● **Study material**
================
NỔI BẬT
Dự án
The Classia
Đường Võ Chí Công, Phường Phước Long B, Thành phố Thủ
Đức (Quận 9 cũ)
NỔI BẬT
================
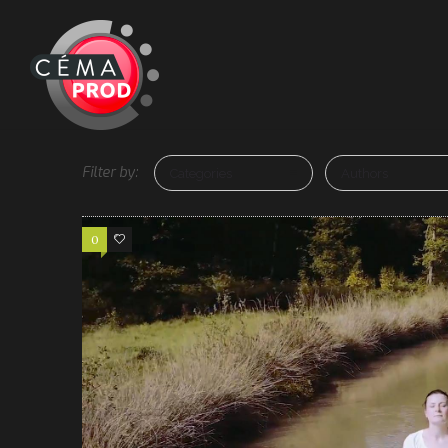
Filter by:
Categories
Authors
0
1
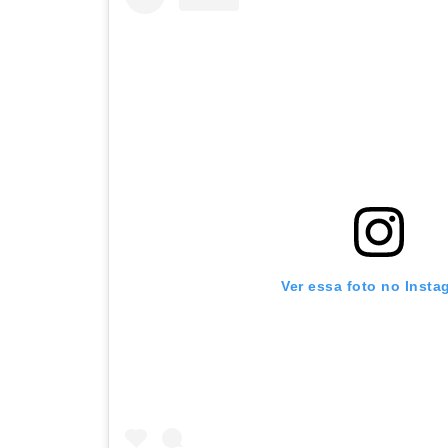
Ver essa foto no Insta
================
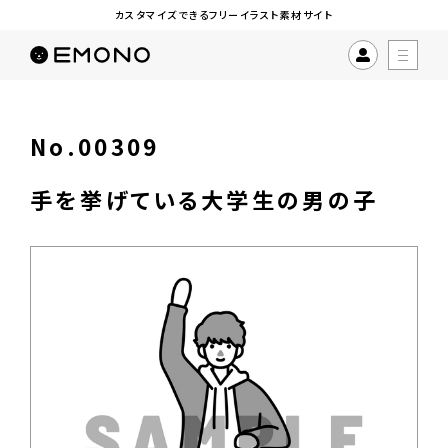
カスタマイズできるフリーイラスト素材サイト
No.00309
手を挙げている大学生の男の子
================
● **Task description**
In the data above, which lines lie between the line with "カスタマイズできるフリーイラスト素材サイト" and the line with "手を挙げている大学生の男の子", inclusive? Print those lines exactly and nothing else.

● **Response area**
カスタマイズできるフリーイラスト素材サイト
No.00309
手を挙げている大学生の男の子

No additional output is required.